L’abbé Marelli n’abandonna pas son protégé. De concert avec dom Dadaz, prieur d’Hautecombe, il recourut au Sénat qui ordonna, par arrêt du 30 juin, que, provisoirement, l’office de sacristain et les revenus en dépendant seraient séquestrés ; que dom Dorlier serait invité à se retirer à Hautecombe et que l’abbé commendataire serait exhorté à nommer, par provision, un prêtre séculier à Saint-Innocent pour y remplir les fonctions de sacristain. Cet état transitoire dura deux ans, à l’expiration desquels révérend Michel Chapelle, sacristain provisoire, fut remplacé par le même dom Guichon, renommé par l’abbé Marelli, avec l’agrément du prieur[1].

Ainsi se termina cette lutte prolongée, dont l’auteur du Lutrin eût fait son profit.

En dehors de ces querelles intérieures, l’ancienne abbaye ne donnait presque plus signe de vie.
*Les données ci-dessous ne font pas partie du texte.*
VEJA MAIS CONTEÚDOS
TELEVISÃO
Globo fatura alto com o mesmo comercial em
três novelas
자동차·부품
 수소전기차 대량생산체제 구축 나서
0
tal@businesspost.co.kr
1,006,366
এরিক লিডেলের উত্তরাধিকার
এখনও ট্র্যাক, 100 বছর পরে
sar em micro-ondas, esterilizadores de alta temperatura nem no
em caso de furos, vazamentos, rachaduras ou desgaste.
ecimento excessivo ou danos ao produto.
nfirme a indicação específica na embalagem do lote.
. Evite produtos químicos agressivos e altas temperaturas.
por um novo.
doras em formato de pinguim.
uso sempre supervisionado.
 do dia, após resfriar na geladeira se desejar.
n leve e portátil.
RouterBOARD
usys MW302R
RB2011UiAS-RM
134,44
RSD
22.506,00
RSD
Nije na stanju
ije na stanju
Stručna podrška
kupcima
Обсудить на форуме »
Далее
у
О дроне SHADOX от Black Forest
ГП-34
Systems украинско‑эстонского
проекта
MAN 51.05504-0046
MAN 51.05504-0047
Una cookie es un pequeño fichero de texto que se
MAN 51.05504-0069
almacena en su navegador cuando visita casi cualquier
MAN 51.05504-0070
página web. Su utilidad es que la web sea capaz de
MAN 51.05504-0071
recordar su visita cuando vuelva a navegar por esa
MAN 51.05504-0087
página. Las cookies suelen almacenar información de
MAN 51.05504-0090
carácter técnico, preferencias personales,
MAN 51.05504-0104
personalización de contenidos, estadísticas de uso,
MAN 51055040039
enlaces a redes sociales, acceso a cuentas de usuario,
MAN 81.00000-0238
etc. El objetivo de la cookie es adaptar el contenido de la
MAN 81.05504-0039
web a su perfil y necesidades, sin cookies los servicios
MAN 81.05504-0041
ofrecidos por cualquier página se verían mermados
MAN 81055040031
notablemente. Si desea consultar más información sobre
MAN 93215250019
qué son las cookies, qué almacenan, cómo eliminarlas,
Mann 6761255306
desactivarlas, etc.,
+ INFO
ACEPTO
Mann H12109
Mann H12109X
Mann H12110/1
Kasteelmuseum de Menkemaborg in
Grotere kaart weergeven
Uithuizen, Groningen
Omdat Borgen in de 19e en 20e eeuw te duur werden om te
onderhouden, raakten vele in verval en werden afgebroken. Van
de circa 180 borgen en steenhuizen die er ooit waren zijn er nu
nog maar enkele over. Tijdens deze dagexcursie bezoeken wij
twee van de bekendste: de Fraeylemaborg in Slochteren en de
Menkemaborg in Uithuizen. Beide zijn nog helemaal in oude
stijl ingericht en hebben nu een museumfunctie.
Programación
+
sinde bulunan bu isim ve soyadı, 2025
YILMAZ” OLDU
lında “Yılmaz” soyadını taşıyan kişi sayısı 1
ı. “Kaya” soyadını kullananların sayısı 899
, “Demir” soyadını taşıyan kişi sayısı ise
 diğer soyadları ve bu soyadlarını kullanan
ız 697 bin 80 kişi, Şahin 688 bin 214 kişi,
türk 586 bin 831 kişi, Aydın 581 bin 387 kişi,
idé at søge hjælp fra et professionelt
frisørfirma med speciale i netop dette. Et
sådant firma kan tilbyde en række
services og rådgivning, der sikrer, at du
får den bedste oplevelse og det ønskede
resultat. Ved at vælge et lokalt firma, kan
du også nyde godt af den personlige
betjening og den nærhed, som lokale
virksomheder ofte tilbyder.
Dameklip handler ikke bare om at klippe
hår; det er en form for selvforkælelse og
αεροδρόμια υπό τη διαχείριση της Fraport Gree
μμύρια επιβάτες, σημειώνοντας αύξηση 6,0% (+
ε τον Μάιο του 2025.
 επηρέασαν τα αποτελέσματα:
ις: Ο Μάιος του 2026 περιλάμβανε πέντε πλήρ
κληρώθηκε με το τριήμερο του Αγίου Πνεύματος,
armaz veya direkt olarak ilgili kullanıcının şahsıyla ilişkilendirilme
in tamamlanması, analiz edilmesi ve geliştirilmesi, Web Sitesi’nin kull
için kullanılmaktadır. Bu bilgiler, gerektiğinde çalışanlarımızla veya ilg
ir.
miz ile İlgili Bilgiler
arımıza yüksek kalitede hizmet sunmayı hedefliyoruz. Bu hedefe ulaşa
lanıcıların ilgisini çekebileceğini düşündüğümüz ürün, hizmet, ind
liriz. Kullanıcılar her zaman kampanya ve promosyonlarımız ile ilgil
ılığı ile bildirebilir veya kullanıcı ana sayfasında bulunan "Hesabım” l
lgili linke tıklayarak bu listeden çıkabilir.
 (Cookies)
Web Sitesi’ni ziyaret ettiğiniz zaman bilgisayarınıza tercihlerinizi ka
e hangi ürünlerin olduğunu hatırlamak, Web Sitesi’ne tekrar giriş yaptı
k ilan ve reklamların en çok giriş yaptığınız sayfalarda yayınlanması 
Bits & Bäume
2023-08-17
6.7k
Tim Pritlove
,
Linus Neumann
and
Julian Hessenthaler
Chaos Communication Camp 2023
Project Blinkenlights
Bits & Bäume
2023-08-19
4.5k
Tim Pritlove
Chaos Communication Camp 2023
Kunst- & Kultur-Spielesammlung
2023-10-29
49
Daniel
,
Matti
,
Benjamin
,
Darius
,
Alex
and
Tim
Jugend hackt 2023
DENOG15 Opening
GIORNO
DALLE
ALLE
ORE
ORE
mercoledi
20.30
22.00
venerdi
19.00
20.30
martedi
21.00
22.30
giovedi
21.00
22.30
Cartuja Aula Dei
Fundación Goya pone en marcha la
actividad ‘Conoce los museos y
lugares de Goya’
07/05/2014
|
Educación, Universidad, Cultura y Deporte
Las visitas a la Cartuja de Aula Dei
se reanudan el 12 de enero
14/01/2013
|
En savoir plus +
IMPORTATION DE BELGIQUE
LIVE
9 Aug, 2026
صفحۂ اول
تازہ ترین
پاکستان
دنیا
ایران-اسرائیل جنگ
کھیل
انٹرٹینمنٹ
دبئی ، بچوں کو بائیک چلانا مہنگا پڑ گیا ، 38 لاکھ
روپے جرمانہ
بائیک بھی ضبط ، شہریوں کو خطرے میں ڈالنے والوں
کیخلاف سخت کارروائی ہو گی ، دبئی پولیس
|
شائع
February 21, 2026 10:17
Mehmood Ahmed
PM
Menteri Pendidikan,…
Elle n’avait point été réveillée de sa torpeur morale et n’avait reçu aucune impulsion nouvelle par la publication du bref d’Alexandre VII, dont nous devons parler ici.

Cet acte important dans l’histoire de l’ordre cistercien vint consacrer et approuver de nombreuses mitigations à la règle primitive, introduites peu à peu dans la plus grande partie des monastères et dégénérant souvent en un véritable abandon de la vie monastique. De fervents religieux les avaient souvent combattues et s’étaient efforcés, par leur exemple et leur conseil, de faire revivre l’austérité de saint Robert et de saint Bernard ; mais leurs efforts n’avaient abouti qu’à des résultats partiels. Après Jean de La Barrière, qui opéra, en 1574, une régénération merveilleuse dans l’abbaye des Feuillants, en Languedoc, et ramena à la règle primitive un grand nombre de monastères, ce fut Octave Arnolfini, abbé de la Charmoye, promoteur de l'Étroite-Observance, réforme, qui prit de la consistance en 1618, quand Denis de Largentier, abbé de Clairvaux, l’eut embrassée ; puis apparut l’abbé de Rancé, fondateur des Trappistes, dont les constitutions, introduites à Tamié en 1677, se rapprochent plus que toutes les autres de celles observées originairement à Cîteaux[2].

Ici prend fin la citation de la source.